THANK you to Annie Riddle (Journal, October 9) for alerting me to proposed development affecting the pigs near Old Sarum, and thanks to the pigs for creating what, in my view, is a great wildlife spectacle each winter.

The large "piggy pond" which has developed (with surrounding churned mud) may not be appreciated by the tidy minded developers and architects, but it is by me.

I urge your readers to park up, and walk down beside the pond on the A345 in midwinter. I hope they will enjoy a wonderful view of many birds: in particular a whirl of hundreds of lapwings who have learned in the last few years what a great place this is.

They come to feed on the disturbed soil.

This is a bird which has suffered a serious decline in recent times. After years of just an occasional sighting of my favourite "flying pillowcases" in Salisbury, they are now back in large numbers thanks to the pigs. (If anybody does faint with horror at the sight of a pig ark, or need smelling salts to recover from the shocking sight of some actual mud, then I apologise for the distress I will have caused.) We now live in the "Anthropocene age"; there are no wild areas in this country (and arguably on the planet) untouched by human activity.
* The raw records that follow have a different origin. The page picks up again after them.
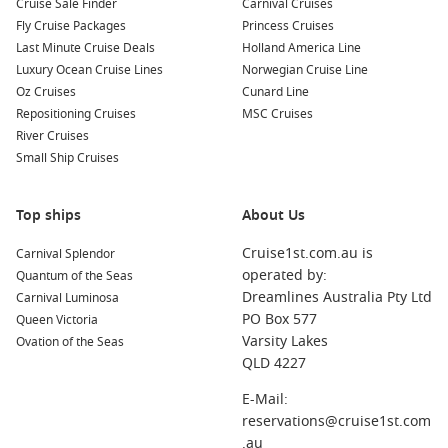
Cruise Sale Finder
Carnival Cruises
visit the Adelaide Botanic Garden. Don’t miss exploring the
Fly Cruise Packages
Princess Cruises
cultural district of North Terrace during your visit.
Last Minute Cruise Deals
Holland America Line
Luxury Ocean Cruise Lines
Norwegian Cruise Line
Melbourne
,
Australia
: A bustling cosmopolitan hub,
Oz Cruises
Cunard Line
Melbourne is known for its vibrant laneways packed with
Repositioning Cruises
MSC Cruises
street art, café culture, and the iconic Melbourne Cricket
River Cruises
Ground. Explore its many museums, boutiques, and
Small Ship Cruises
restaurants.
Sydney, Australia
: Home to the iconic Sydney Opera House
and Harbour Bridge, Sydney offers a range of attractions.
Top ships
About Us
Take a ferry ride across the harbour or relax on Bondi
Cruise1st.com.au is
Carnival Splendor
Beach for a quintessential Australian experience.
operated by:
Quantum of the Seas
Kangaroo Island
,
Australia
: Renowned for its stunning
Dreamlines Australia Pty Ltd
Carnival Luminosa
landscapes and diverse wildlife, Kangaroo Island is perfect
PO Box 577
Queen Victoria
for adventure seekers. Explore Flinders Chase National
Varsity Lakes
Ovation of the Seas
Park and meet kangaroos, koalas, and sea lions in their
QLD 4227
natural habitat.
E-Mail:
Burnie
,
Tasmania
,
Australia
: Known for its beautiful
reservations@cruise1st.com
beaches and vibrant local arts scene, Burnie is great for
.au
If animals and plants survive, it is because we allow spaces for them either deliberately or inadvertently.

We are fortunate that these pigs are creating a habitat where the lapwings can enjoy their winter holidays.

I note that a new control tower is proposed for the airfield; I suggest that be adapted to a hide to allow viewings of the pigs, lapwings, gulls, rooks and jackdaws living side by side in harmony. As we look ahead to Remembrance Sunday 2014 and to events in the wider world, let's be thankful that the only mud (or sand or dust) we have to worry about is that turned up by some amiable pigs.